European Post-Approval Safety Study (Registry) of Relapsed/Refractory Multiple Myeloma (RRMM): Safety of Patients Treated with Pomalidomide

Background: This EU PASS is an observational, non-interventional registry designed to characterize the safety profile of pomalidomide (POM) in the treatment of RRMM in a real-world setting.

Objectives:To assess the incidence of adverse events (AEs) of special interest, including neutropenia, thrombocytopenia, venous thromboembolism, peripheral neuropathy, and second primary malignancies in patients (pts) with RRMM treated with POM according to current clinical practice.

Methods: Pts with symptomatic RRMM were enrolled at the investigator's discretion and after the decision was made to treat with POM. Thromboprophylaxis was administered per local standard practice. AEs were graded according to National Cancer Institute-Common Terminology Criteria for Adverse Events (version 4). The study is ongoing and open for recruitment in centers across Europe.

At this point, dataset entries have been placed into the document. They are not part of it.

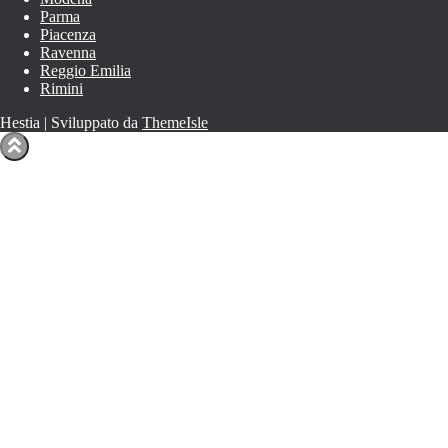
Parma
Piacenza
Ravenna
Reggio Emilia
Rimini
Hestia | Sviluppato da
ThemeIsle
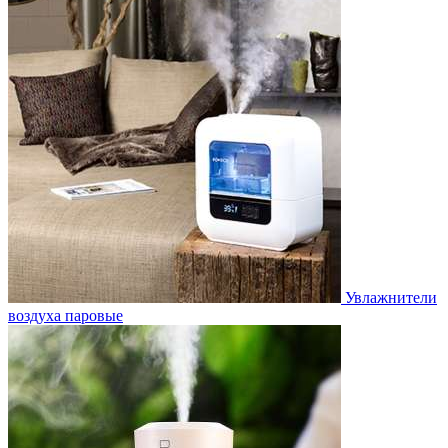
Увлажнители
воздуха паровые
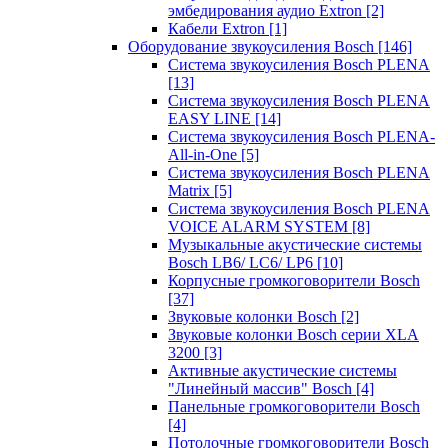
эмбедирования аудио Extron
[2]
Кабели Extron
[1]
Оборудование звукоусиления Bosch
[146]
Система звукоусиления Bosch PLENA
[13]
Система звукоусиления Bosch PLENA
EASY LINE
[14]
Система звукоусиления Bosch PLENA-
All-in-One
[5]
Система звукоусиления Bosch PLENA
Matrix
[5]
Система звукоусиления Bosch PLENA
VOICE ALARM SYSTEM
[8]
Музыкальные акустические системы
Bosch LB6/ LC6/ LP6
[10]
Корпусные громкоговорители Bosch
[37]
Звуковые колонки Bosch
[2]
Звуковые колонки Bosch серии XLA
3200
[3]
Активные акустические системы
"Линейный массив" Bosch
[4]
Панельные громкоговорители Bosch
[4]
Потолочные громкоговорители Bosch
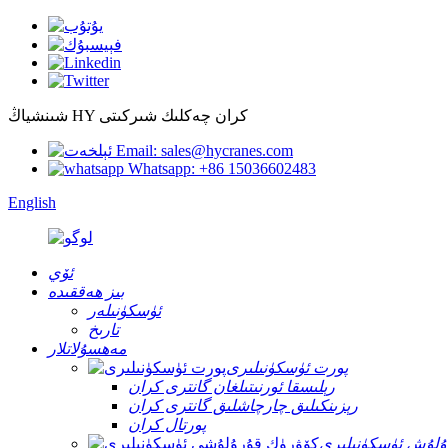
شىنشياڭ HY كران چەكلىك شىركىتى
Email: sales@hycranes.com
Whatsapp: +86 15036602483
English
ئۆي
بىز ھەققىدە
ئۈسكۈنىلەر
تارىخ
مەھسۇلاتلار
پورت ئۈسكۈنىلىرى
رېلىسقا ئورنىتىلغان گانترى كران
رېزىنكىلىق چارچاشلىق گانترى كران
پورتال كران
ۇلۇش ئۈسكۈنىلىرى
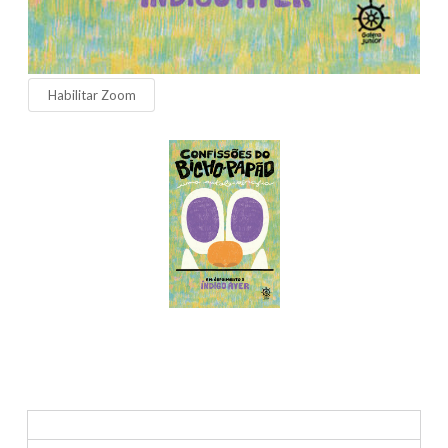
Habilitar Zoom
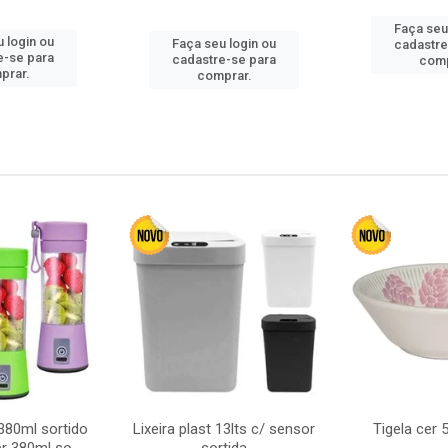
Faça seu
 login ou
Faça seu login ou
cadastre
e-se para
cadastre-se para
comp
prar.
comprar.
380ml sortido
Lixeira plast 13lts c/ sensor
Tigela cer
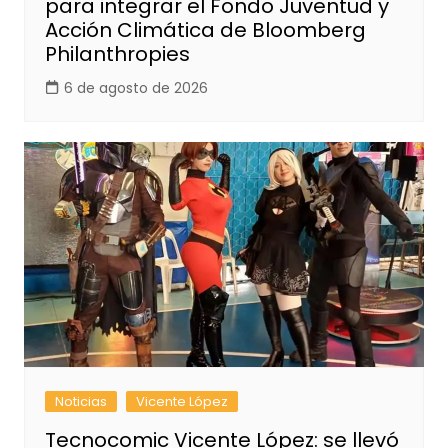
para integrar el Fondo Juventud y
Acción Climática de Bloomberg
Philanthropies
6 de agosto de 2026
Noticias
Vicente López
Tecnocomic Vicente López: se llevó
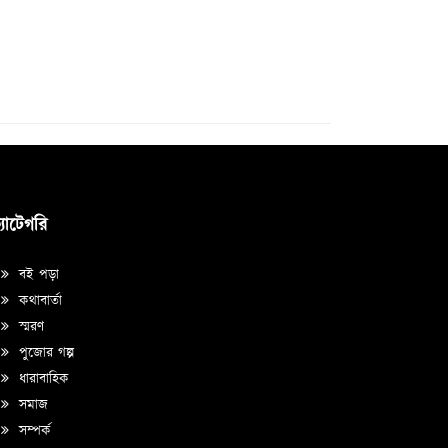
্যাটেগরি
বই পড়া
কথাবার্তা
স্মরণ
পুজোর গল্প
ধারাবাহিক
সমাজ
সম্পর্ক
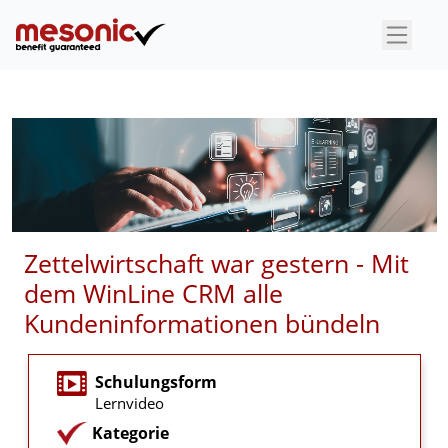
×
Zettelwirtschaft war gestern - Mit
dem WinLine CRM alle
Kundeninformationen bündeln
Schulungsform
Lernvideo
Kategorie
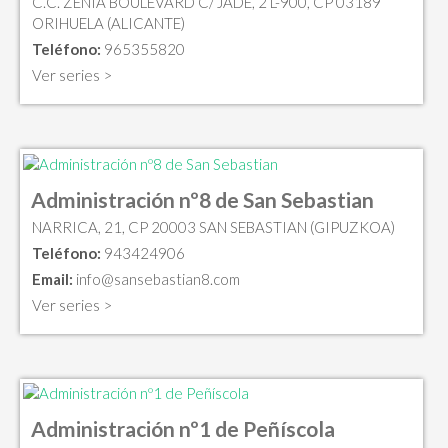
C.C. ZENIA BOULEVARD C/ JADE, 2 L-900, CP 03189
ORIHUELA (ALICANTE)
Teléfono:
965355820
Ver series >
Administración nº8 de San Sebastian
NARRICA, 21, CP 20003 SAN SEBASTIAN (GIPUZKOA)
Teléfono:
943424906
Email:
info@sansebastian8.com
Ver series >
Administración nº1 de Peñíscola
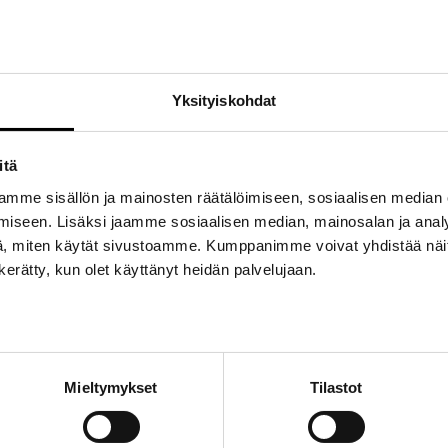
Tuotetunnus (SKU):
TBMOLY002300
Osastot:
Poistotuotteet
,
Toyota tuotteet
Avainsana tuotteelle
urheilukassi
Yksityiskohdat
itä
mme sisällön ja mainosten räätälöimiseen, sosiaalisen median
iseen. Lisäksi jaamme sosiaalisen median, mainosalan ja analy
, miten käytät sivustoamme. Kumppanimme voivat yhdistää näitä t
n kerätty, kun olet käyttänyt heidän palvelujaan.
Mieltymykset
Tilastot
is urheilemaan tällä 100-prosenttisesti puuvillaa olevalla urheilukassilla
a Toyota-logot on painettu eri väreillä.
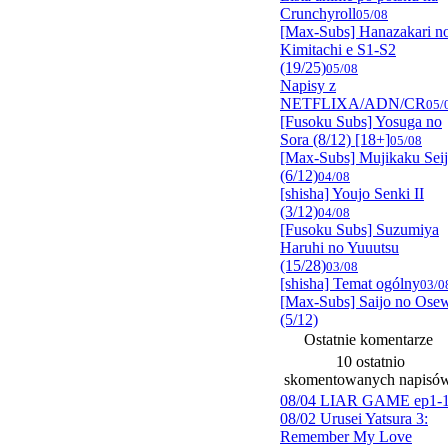
Crunchyroll
05/08
[Max-Subs] Hanazakari n
Kimitachi e S1-S2
(19/25)
05/08
Napisy z
NETFLIXA/ADN/CR
05/
[Fusoku Subs] Yosuga no
Sora (8/12) [18+]
05/08
[Max-Subs] Mujikaku Sei
(6/12)
04/08
[shisha] Youjo Senki II
(3/12)
04/08
[Fusoku Subs] Suzumiya
Haruhi no Yuuutsu
(15/28)
03/08
[shisha] Temat ogólny
03/0
[Max-Subs] Saijo no Ose
(5/12)
Ostatnie komentarze
10 ostatnio
skomentowanych napisó
08/04 LIAR GAME ep1-
08/02 Urusei Yatsura 3:
Remember My Love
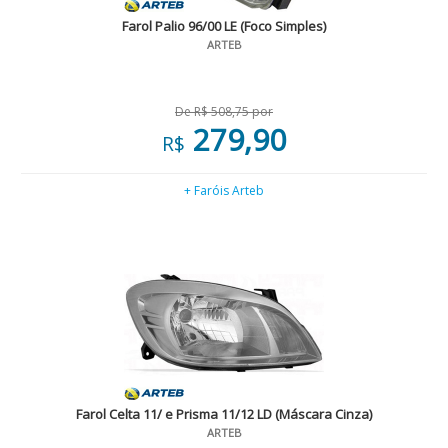
Farol Palio 96/00 LE (Foco Simples)
ARTEB
De R$ 508,75 por
279,90
R$
+ Faróis Arteb
Farol Celta 11/ e Prisma 11/12 LD (Máscara Cinza)
ARTEB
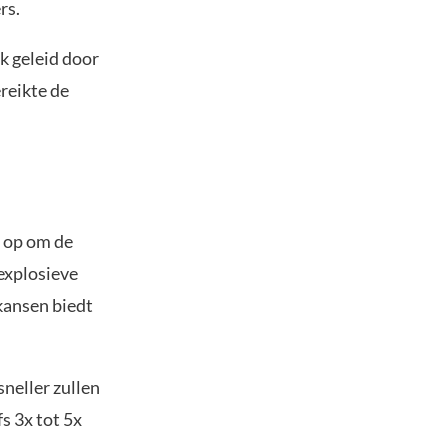
rs.
k geleid door
ereikte de
s op om de
 explosieve
 kansen biedt
neller zullen
s 3x tot 5x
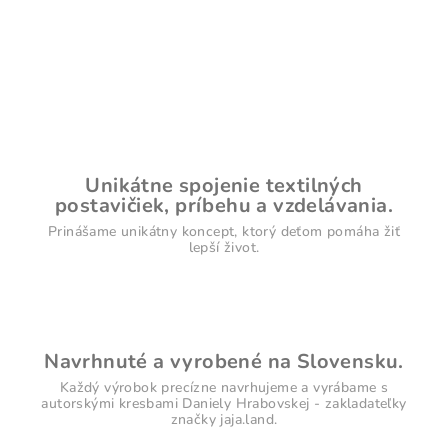
Unikátne spojenie textilných
postavičiek, príbehu a vzdelávania.
Prinášame unikátny koncept, ktorý deťom pomáha žiť
lepší život.
Navrhnuté a vyrobené na Slovensku.
Každý výrobok precízne navrhujeme a vyrábame s
autorskými kresbami Daniely Hrabovskej - zakladateľky
značky jaja.land.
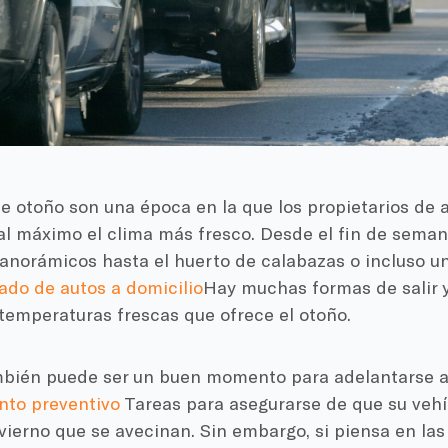
e otoño son una época en la que los propietarios de
al máximo el clima más fresco. Desde el fin de sema
anorámicos hasta el huerto de calabazas o incluso un
ado de autos a domicilio
Hay muchas formas de salir y 
 temperaturas frescas que ofrece el otoño.
mbién puede ser un buen momento para adelantarse a 
to preventivo
Tareas para asegurarse de que su vehíc
ierno que se avecinan. Sin embargo, si piensa en las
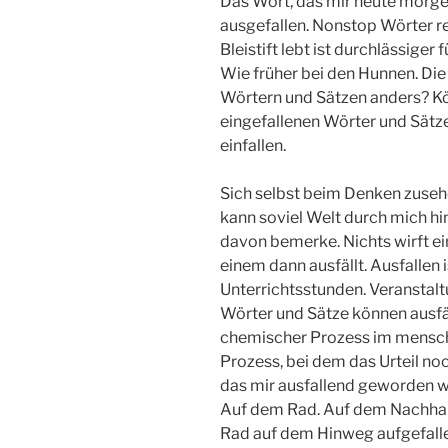
Das Wort, das mir heute morgen 
ausgefallen. Nonstop Wörter re
Bleistift lebt ist durchlässiger 
Wie früher bei den Hunnen. Die 
Wörtern und Sätzen anders? K
eingefallenen Wörter und Sät
einfallen.
Sich selbst beim Denken zusehe
kann soviel Welt durch mich hi
davon bemerke. Nichts wirft ei
einem dann ausfällt. Ausfallen i
Unterrichtsstunden. Veranstalt
Wörter und Sätze können ausfäl
chemischer Prozess im menschl
Prozess, bei dem das Urteil no
das mir ausfallend geworden war
Auf dem Rad. Auf dem Nachha
Rad auf dem Hinweg aufgefallen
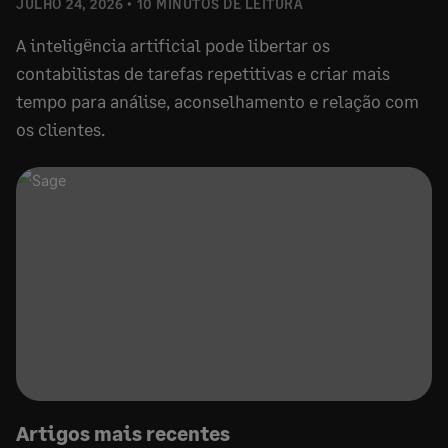
JULHO 24, 2026
10 MINUTOS DE LEITURA
A inteligência artificial pode libertar os
contabilistas de tarefas repetitivas e criar mais
tempo para análise, aconselhamento e relação com
os clientes.
Artigos mais recentes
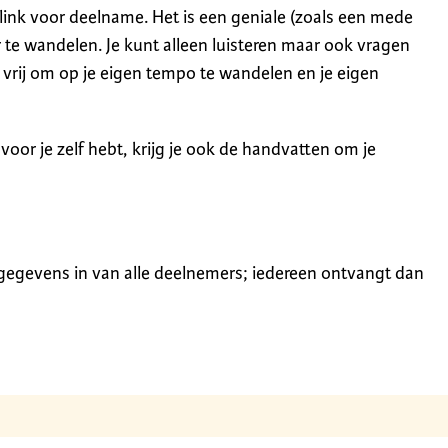
 link voor deelname. Het is een geniale (zoals een mede
 te wandelen. Je kunt alleen luisteren maar ook vragen
e vrij om op je eigen tempo te wandelen en je eigen
t voor je zelf hebt, krijg je ook de handvatten om je
 gegevens in van alle deelnemers; iedereen ontvangt dan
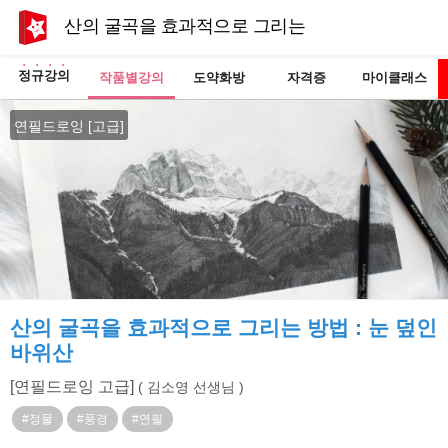
산의 굴곡을 효과적으로 그리는 방법 : 눈 덮인 바
정규강의
작품별강의
도약화방
자격증
마이클래스
연필드로잉 [고급]
산의 굴곡을 효과적으로 그리는 방법 : 눈 덮인
바위산
[연필드로잉 고급]
( 김소영 선생님 )
#정물
#풍경
#연필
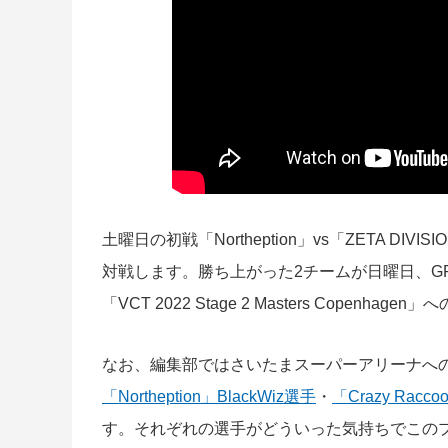
土曜日の初戦「Northeption」vs「ZETA DIV
対戦します。勝ち上がった2チームが日曜日、GRA
「VCT 2022 Stage 2 Masters Copenh
なお、編集部ではさいたまスーパーアリーナへ
「Northeption」BlackWiz選手
・
「Crazy Racc
す。それぞれの選手がどういった気持ちでこの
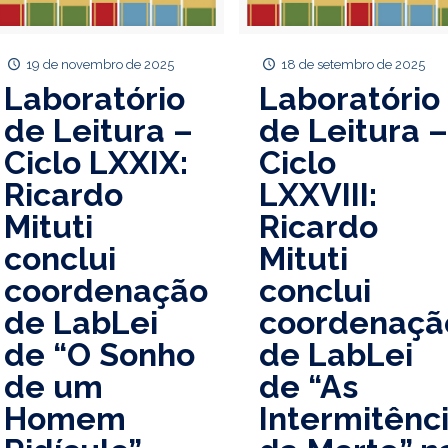
19 de novembro de 2025
18 de setembro de 2025
Laboratório
Laboratório
de Leitura –
de Leitura 
Ciclo LXXIX:
Ciclo
Ricardo
LXXVIII:
Mituti
Ricardo
conclui
Mituti
coordenação
conclui
de LabLei
coordenaçã
de “O Sonho
de LabLei
de um
de “As
Homem
Intermitênc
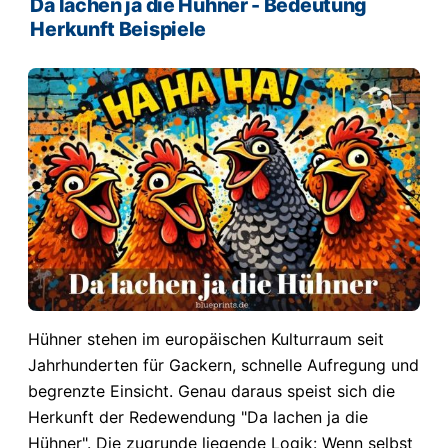
Da lachen ja die Hühner - Bedeutung
Herkunft Beispiele
Hühner stehen im europäischen Kulturraum seit
Jahrhunderten für Gackern, schnelle Aufregung und
begrenzte Einsicht. Genau daraus speist sich die
Herkunft der Redewendung "Da lachen ja die
Hühner". Die zugrunde liegende Logik: Wenn selbst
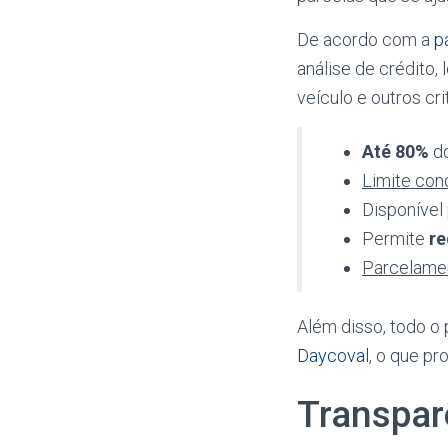
De acordo com a
p
análise de crédito,
veículo e outros cr
Até 80%
do
Limite con
Disponível
Permite
re
Parcelamen
Além disso, todo o 
Daycoval
, o que pr
Transpar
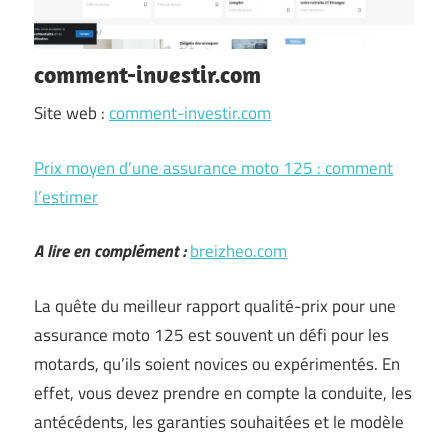
comment-investir.com
Site web :
comment-investir.com
Prix moyen d’une assurance moto 125 : comment
l’estimer
A lire en complément :
breizheo.com
La quête du meilleur rapport qualité-prix pour une
assurance moto 125 est souvent un défi pour les
motards, qu’ils soient novices ou expérimentés. En
effet, vous devez prendre en compte la conduite, les
antécédents, les garanties souhaitées et le modèle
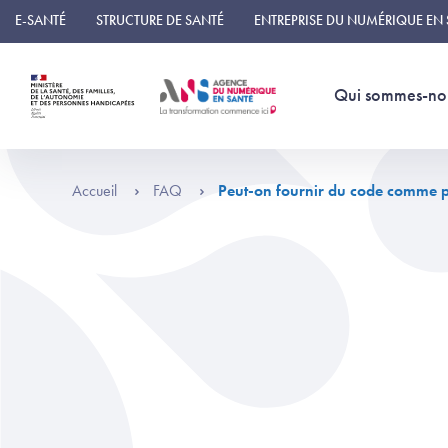
Panneau de gestion des cookies
E-SANTÉ
STRUCTURE DE SANTÉ
ENTREPRISE DU NUMÉRIQUE EN
Qui sommes-no
Accueil
FAQ
Peut-on fournir du code comme 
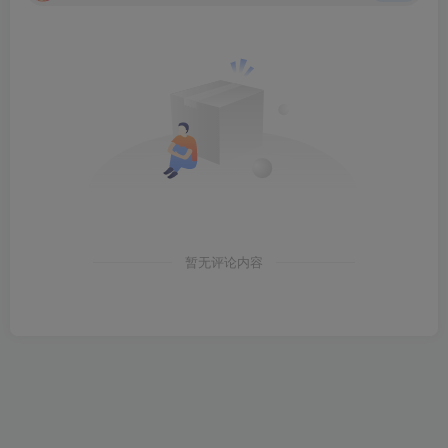
暂无评论内容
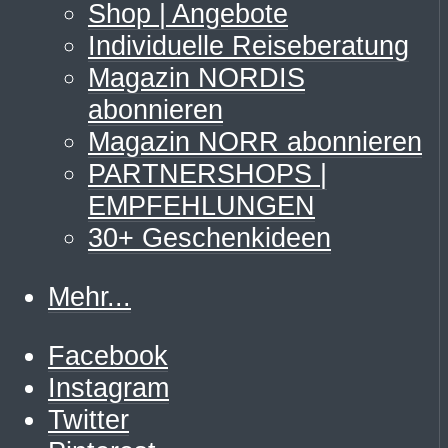
Shop | Angebote
Individuelle Reiseberatung
Magazin NORDIS
abonnieren
Magazin NORR abonnieren
PARTNERSHOPS |
EMPFEHLUNGEN
30+ Geschenkideen
Mehr...
Facebook
Instagram
Twitter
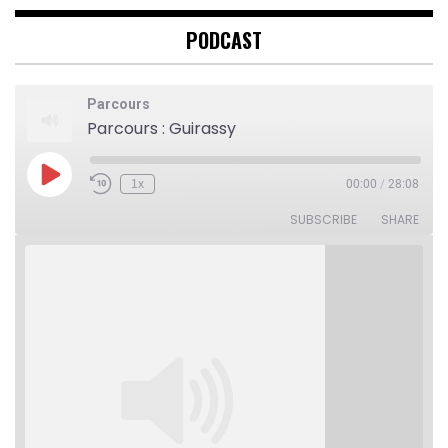
PODCAST
Parcours
Parcours : Guirassy
Play
1x
00:00
/
28:08
Rewind
Fast
Episode
10
Forward
Seconds
30
SUBSCRIBE
SHARE
seconds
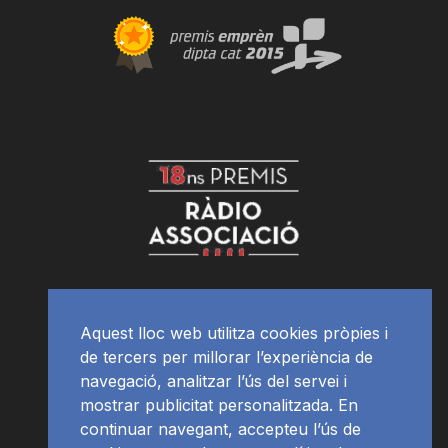
Aquest lloc web utilitza cookies pròpies i
de tercers per millorar l’experiència de
navegació, analitzar l’ús del servei i
mostrar publicitat personalitzada. En
continuar navegant, accepteu l’ús de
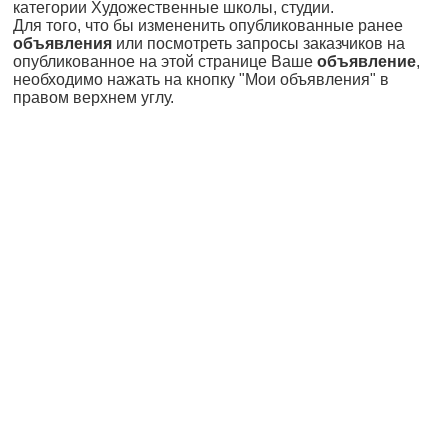
категории Художественные школы, студии.
Для того, что бы измененить опубликованные ранее
объявления
или посмотреть запросы заказчиков на
опубликованное на этой странице Ваше
объявление
,
необходимо нажать на кнопку "Мои объявления" в
правом верхнем углу.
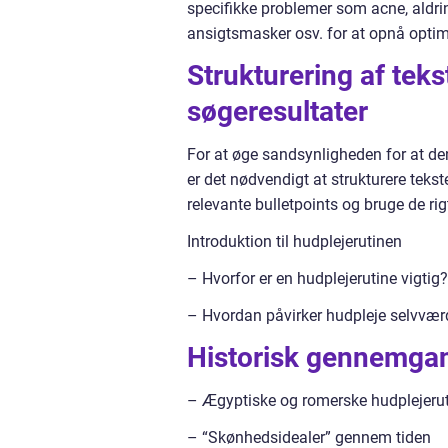
specifikke problemer som acne, aldr
ansigtsmasker osv. for at opnå optima
Strukturering af teks
søgeresultater
For at øge sandsynligheden for at den
er det nødvendigt at strukturere tek
relevante bulletpoints og bruge de rigt
Introduktion til hudplejerutinen
– Hvorfor er en hudplejerutine vigtig?
– Hvordan påvirker hudpleje selvværd 
Historisk gennemgan
– Ægyptiske og romerske hudplejerut
– “Skønhedsidealer” gennem tiden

Results: As of June 2016, 218 pts across 100 institutions in 8 European countries were included in the safety population. At the time of this abstract, 153 pts (70.2%) were ongoing. Median age was 68 yrs (range, 37-88 yrs), with 39.9% of pts < 65 yrs, 32.6% between 65 and 75 yrs, and 27.5% ≥ 75 yrs; 56.9% were male. Median time from diagnosis was 4.7 yrs (range, 0.4-25.4 yrs). Median number of prior therapies was 3 (range, 0-10); 80.8% of pts had at least 3 prior lines. Most pts (95%) received prior lenalidomide (given in second line in 66.1% and in third line in 20.2%). Prior bortezomib was administered in 96.8% of pts (given in second line in 54.6% and in third line in 28.4%). Almost half of the pts (49.5%) had a good performance status (Eastern Cooperative Oncology Group performance status 0-1). In this analysis, median treatment duration was 12.9 wks (range, 0.7-87.9 wks).

Overall, 50.9% of pts (n = 111) had grade 3-4 AEs. AEs of all grades occurred in 79.8% (n = 174). Neutropenia of all grades was only reported in 22% of pts (n = 48), and febrile neutropenia in 2.3% of pts (n = 5). Infections of all grades occurred in 44.5% of pts (n = 97); of those, 11.5% were pneumonia. Thrombocytopenia occurred in 7.8% (n = 17). Fatigue occurred frequently in 13.8% of pts (n = 30). There were some gastrointestinal disorders, such as diarrhea in 7.8% (n = 17), constipation in 6.4% (n = 14), and nausea in 6.0% (n = 13) of pts. Peripheral polyneuropathy was uncommon (3.2%; n = 8). Acute myocardial infarction and deep vein thrombosis were observed in 1 pt each, and 1 pt developed basal cell carcinoma.

Conclusions: Results of this ongoing non-interventional study in RRMM on the use of POM in the real-world setting show a similar AE profile to that in the pivotal trial published by San Miguel in Lancet Oncology (2013). POM was generally well tolerated, and the overall safety profile is similar to that seen in pivotal trials. Updated data will be presented at the meeting.